• **Aim of the exercise**: Every line below that holds the string "moderatorteam" should be copied out.

• **Dataset entries**:

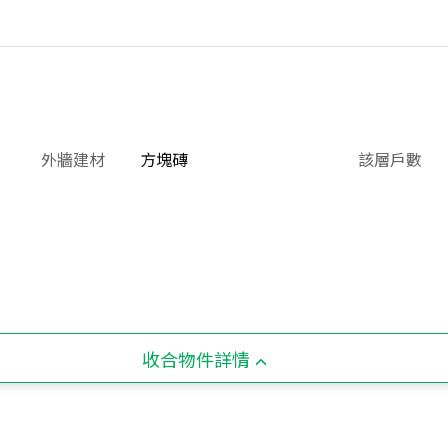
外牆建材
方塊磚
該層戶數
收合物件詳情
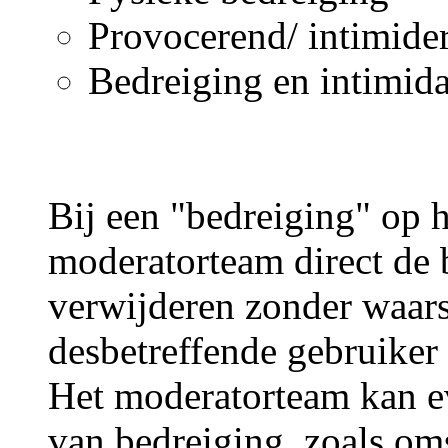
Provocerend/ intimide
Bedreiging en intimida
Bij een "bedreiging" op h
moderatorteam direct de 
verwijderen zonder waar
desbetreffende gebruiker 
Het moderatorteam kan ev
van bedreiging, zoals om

---

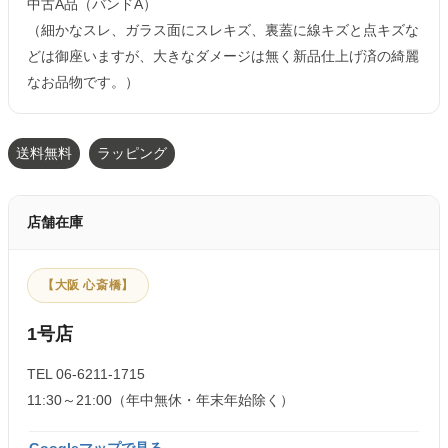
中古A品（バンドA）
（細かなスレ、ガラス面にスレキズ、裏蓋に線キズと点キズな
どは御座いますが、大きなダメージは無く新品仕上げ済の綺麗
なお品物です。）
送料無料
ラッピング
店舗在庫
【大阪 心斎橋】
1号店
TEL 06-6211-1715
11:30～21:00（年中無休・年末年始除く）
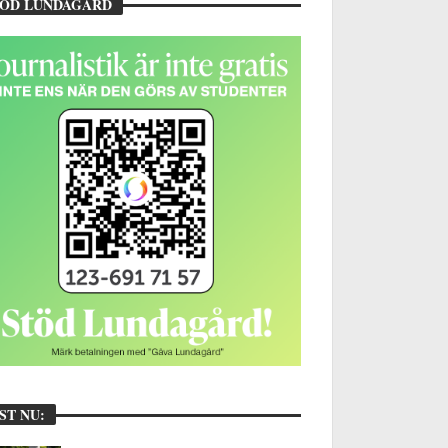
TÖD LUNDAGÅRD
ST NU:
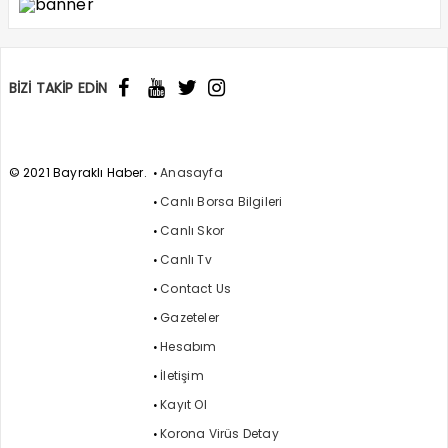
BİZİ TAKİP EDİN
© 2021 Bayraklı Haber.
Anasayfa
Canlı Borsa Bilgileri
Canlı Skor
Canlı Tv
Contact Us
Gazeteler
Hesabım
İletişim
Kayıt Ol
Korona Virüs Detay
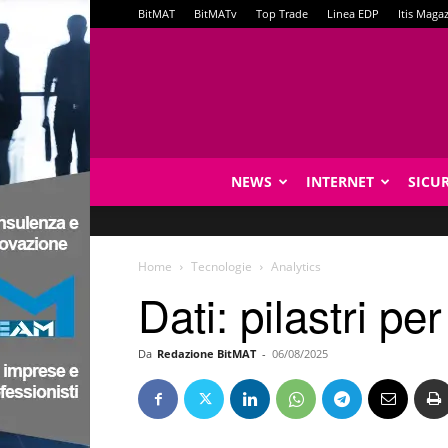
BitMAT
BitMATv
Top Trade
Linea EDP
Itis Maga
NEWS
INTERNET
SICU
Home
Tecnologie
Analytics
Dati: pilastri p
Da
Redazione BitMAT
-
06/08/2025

--

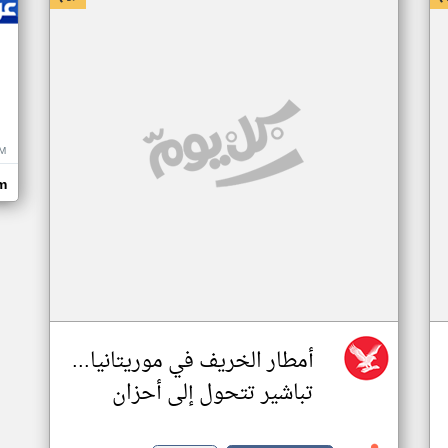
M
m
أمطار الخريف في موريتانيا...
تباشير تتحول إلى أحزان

• **Written reply**:
moderatorteam direct de 
Het moderatorteam kan ev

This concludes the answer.